1987-1993: Assistant Professor of Human Development, The Pennsylvania State University, University Park, PA

1994-1995: Visiting Scholar, Harvard University School of Public Health

1994-1995: Visiting Associate Professor, Harvard University School of Medicine

1993-2000: Associate Professor of Human Development, The Pennsylvania State University, University Park, PA

2000-Present: Professor of Human Development, The Pennsylvania State University, University Park, PA

Grants and Research Projects

My research is on socio-emotional development in infants, toddlers, and preschool children with an emphasis on the development of, and individual differences in, infant emotional reactivity and the ability to regulate emotion. Specifically, I have been investigating how the child’s temperament, physiological make-up, and parenting environment, each contribute to the emergence of the self-regulation of the emotions. More recently, I have become interested in the application of temperament and emotion regulation to physical health.
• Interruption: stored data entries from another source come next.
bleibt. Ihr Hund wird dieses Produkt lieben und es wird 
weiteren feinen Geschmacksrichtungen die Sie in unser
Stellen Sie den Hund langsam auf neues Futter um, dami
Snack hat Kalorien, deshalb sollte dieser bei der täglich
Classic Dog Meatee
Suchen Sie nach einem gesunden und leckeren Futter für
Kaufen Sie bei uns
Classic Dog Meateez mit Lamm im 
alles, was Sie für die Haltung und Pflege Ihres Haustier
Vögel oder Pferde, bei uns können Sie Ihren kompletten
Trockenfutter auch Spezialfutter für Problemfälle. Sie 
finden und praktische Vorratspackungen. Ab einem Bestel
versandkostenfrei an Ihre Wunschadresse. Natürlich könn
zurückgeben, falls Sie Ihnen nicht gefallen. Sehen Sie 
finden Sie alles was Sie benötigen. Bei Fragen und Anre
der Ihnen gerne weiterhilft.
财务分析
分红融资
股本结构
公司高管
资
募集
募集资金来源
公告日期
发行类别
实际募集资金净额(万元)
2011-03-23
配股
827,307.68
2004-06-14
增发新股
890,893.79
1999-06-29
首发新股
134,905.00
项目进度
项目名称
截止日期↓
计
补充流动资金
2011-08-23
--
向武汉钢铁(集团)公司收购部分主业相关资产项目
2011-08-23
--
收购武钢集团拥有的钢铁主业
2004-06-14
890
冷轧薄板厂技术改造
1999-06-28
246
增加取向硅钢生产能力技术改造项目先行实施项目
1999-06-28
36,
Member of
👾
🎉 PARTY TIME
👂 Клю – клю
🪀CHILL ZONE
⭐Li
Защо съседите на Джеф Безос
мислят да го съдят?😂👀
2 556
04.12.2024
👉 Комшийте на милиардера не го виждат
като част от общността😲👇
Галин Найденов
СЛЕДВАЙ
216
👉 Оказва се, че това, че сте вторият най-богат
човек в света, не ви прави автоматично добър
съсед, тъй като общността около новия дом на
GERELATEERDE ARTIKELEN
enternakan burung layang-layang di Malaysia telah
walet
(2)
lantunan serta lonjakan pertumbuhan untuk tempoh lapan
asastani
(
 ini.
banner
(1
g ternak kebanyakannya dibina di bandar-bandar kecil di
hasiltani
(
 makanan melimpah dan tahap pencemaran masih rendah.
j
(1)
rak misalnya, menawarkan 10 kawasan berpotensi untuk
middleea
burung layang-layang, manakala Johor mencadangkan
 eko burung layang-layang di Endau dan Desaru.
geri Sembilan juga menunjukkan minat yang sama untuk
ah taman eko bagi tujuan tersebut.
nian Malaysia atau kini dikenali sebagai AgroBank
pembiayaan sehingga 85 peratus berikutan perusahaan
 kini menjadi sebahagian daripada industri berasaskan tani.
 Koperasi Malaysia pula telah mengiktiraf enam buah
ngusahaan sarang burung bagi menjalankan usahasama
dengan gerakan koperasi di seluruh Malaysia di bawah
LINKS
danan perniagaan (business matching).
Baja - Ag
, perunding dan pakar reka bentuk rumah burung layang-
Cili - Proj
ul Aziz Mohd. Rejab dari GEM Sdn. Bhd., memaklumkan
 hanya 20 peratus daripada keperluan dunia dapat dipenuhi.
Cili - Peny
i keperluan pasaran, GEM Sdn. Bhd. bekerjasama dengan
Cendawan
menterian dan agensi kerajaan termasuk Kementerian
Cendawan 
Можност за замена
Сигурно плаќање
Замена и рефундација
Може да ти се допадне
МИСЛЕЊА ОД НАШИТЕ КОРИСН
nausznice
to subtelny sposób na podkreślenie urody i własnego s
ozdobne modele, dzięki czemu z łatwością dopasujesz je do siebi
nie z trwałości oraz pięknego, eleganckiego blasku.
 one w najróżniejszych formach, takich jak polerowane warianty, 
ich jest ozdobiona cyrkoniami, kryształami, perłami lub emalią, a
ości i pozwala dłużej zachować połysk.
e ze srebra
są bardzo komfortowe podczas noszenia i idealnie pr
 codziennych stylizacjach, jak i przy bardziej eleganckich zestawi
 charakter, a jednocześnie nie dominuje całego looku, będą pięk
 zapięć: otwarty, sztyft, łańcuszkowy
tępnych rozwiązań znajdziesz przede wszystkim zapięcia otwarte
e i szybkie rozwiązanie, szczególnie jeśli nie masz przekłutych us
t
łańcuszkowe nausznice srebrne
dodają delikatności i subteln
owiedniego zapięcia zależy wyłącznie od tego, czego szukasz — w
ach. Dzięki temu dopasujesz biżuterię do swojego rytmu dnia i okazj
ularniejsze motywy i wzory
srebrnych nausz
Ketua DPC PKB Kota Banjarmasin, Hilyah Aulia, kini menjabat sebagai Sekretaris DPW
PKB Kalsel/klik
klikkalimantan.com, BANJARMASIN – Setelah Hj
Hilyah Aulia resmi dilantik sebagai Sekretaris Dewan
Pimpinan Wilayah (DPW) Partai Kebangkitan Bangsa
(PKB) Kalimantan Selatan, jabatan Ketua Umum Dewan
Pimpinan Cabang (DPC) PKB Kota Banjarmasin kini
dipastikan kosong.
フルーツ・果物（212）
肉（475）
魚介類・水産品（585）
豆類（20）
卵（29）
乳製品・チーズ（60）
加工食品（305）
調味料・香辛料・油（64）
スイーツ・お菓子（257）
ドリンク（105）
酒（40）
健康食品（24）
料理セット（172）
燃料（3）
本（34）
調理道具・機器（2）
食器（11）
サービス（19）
I am collaborating with others to examine the impact of temperament and parental soothing strategies on childhood obesity. My lab is also studying the importance of positive affect in regulating negative emotions and encouraging exploration of the environment. The role of parents in up-regulating (and down-regulating) positive affect is also a goal of our study. Below are descriptions of one project for which data collection is completed and two ongoing longitudinal studies.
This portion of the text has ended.